Opinion
A-17-CV-643-SS
03-26-2018
REPORT AND RECOMMENDATION OF THE UNITED STATES MAGISTRATE JUDGE TO: THE HONORABLE SAM SPARKS UNITED STATES DISTRICT JUDGE
Before the Court are Petitioner Michael Fillenworth's Petition for Writ of Habeas Corpus pursuant to 28 U.S.C. § 2241 (Dkt. No. 1) and Memorandum of Law (Dkt. No. 4); Respondent's Response to the Petition for Writ of Habeas Corpus (Dkt. No. 8); and Petitioner's Reply (Dkt. No. 10).
The undersigned Magistrate Judge submits this Report and Recommendation to the United States District Court pursuant to 28 U.S.C. §636(b) and Rule 1 of Appendix C of the Local Court Rules of the United States District Court for the Western District of Texas, Local Rules for the Assignment of Duties to United States Magistrate Judges.
I. GENERAL BACKGROUND
On September 15, 2005, pursuant to a plea agreement, Michael Fillenworth pled guilty to possession with intent to distribute methamphetamine in violation of 21 U.S.C. § 841, felon in possession of a firearm in violation of 18 U.S.C. § 922(g)(1), and carrying a firearm during a drug trafficking crime in violation of 18 U.S.C. § 924(c)(1)(A)(i). Dkt. No. 20 in A-05-CR-137 SS. On November 28, 2005, the District Court sentenced Fillenworth to 84 months imprisonment, a five- year term of supervised release and a $300 special assessment fee. See Dkt. No. 25 in A-05-CR-137 SS. Fillenworth was released from federal custody and began his term of supervised release on July 28, 2011.
On October 1, 2013, the Austin Police Department arrested Fillenworth on an outstanding warrant for Theft of Services and he was released from custody that same day. On October 24, 2013, the Round Rock Police Department arrested Fillenworth for Forgery and Fraudulent Use or Possession of Identifying Information and placed him in state custody. On March 12, 2015, Fillenworth was released from state custody. The next day, the United States Marshal arrested Fillenworth for violating his terms of supervised release (for committing another crime and for failing to notify his probation officer) and he was placed back in federal custody. On April 24, 2015, the District Court revoked Fillenworth's term of supervised release and re-sentenced him to a total of 48 months imprisonment and a three-year term of supervised release. Dkt.
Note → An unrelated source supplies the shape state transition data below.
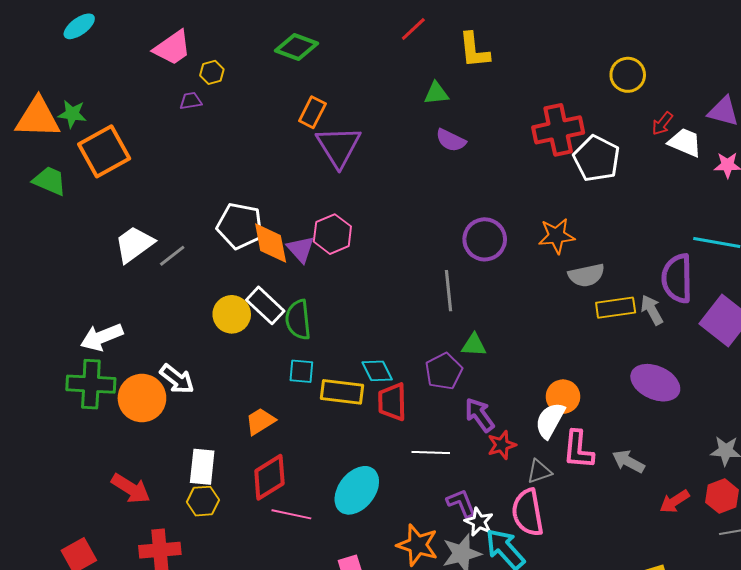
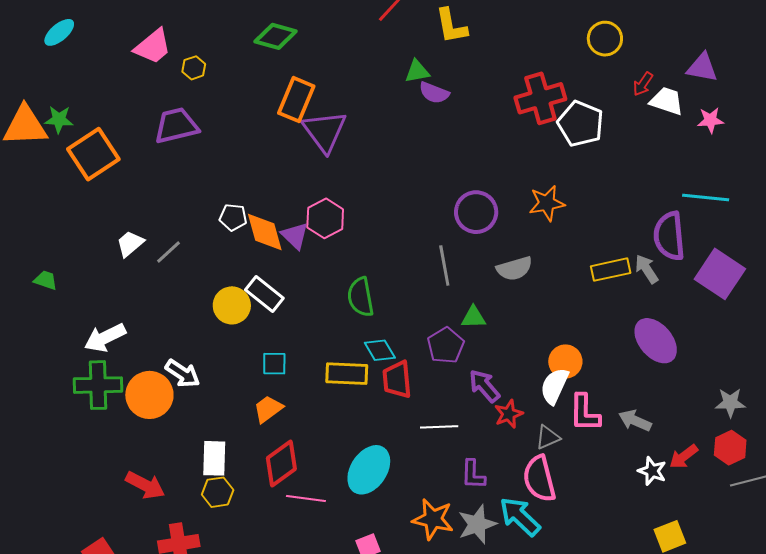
purple trapezoid: (191, 101) -> (176, 126), moved, size x2.0
orange rectangle: (312, 112) -> (296, 100), size x1.4
purple semicircle: (451, 140) -> (434, 93), moved
green trapezoid: (50, 181) -> (46, 280), moved, size x0.7
white pentagon: (240, 226) -> (233, 217), size x0.6
white trapezoid: (134, 244) -> (130, 244), size x0.7
gray semicircle: (586, 275) -> (515, 269), moved
green semicircle: (298, 320) -> (361, 297), moved
cyan square: (301, 371) -> (274, 364), moved
purple ellipse: (655, 383) -> (656, 341), turned 30
purple L-shape: (461, 503) -> (473, 474), turned -152
white star: (479, 522) -> (652, 471), moved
No. 44 in A-05-CR-137 SS. The Judgment was silent as to how the sentence would run against any state sentence. Fillenworth did not file a direct appeal of his federal sentence. On September 22, 2015, Fillenworth was sentenced in the state court case to five years of imprisonment for Forgery and Fraudulent Use or Possession of Identifying Information, to be run concurrently. Exh. B to Dkt. No. 8 at ¶ 8. The Bureau of Prisons has calculated his projected release date to be September 4, 2018.
Fillenworth has filed this Petition for Writ of Habeas Corpus under 28 U.S.C. § 2241 arguing that the Bureau of Prisons ("BOP") has incorrectly calculated his sentence by failing to give him credit against his federal sentence for the time he spend in state custody from October 25, 2013 to March 12, 2015.
II. ANALYSIS
As noted, Fillenworth argues that the BOP has incorrectly calculated his sentence by failing to give him credit against his federal sentence for the time he spend in state custody from October 25, 2013 to March 12, 2015. Fillenworth argues that he is entitled to nun pro tunc time for the time he served in state custody and relies upon the state sentencing judge's recommendation that the sentences should run concurrently. Fillenworth is mistaken.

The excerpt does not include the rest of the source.